Aim of the task ->
Copy out each line of the data holding "Council".

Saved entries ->
────────

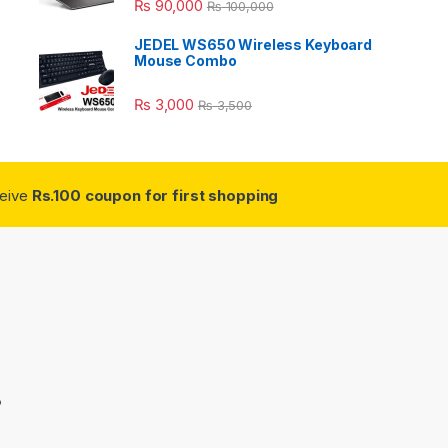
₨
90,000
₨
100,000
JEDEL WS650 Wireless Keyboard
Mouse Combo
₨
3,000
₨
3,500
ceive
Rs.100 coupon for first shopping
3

────────

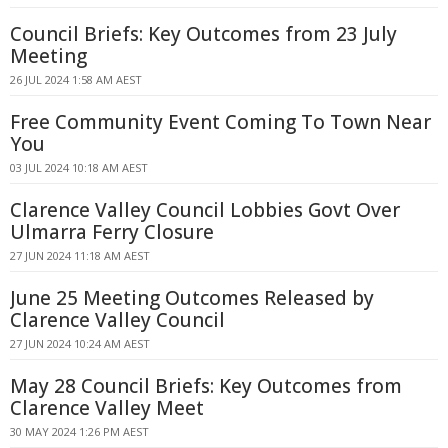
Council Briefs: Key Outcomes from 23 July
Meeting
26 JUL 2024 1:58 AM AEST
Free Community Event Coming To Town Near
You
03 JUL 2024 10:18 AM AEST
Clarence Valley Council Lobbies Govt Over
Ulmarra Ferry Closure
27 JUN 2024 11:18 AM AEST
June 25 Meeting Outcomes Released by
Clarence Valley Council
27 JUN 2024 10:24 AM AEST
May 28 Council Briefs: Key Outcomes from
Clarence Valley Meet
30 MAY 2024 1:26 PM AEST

────────

Result of the task ->
Council Briefs: Key Outcomes from 23 July
Clarence Valley Council Lobbies Govt Over
Clarence Valley Council
May 28 Council Briefs: Key Outcomes from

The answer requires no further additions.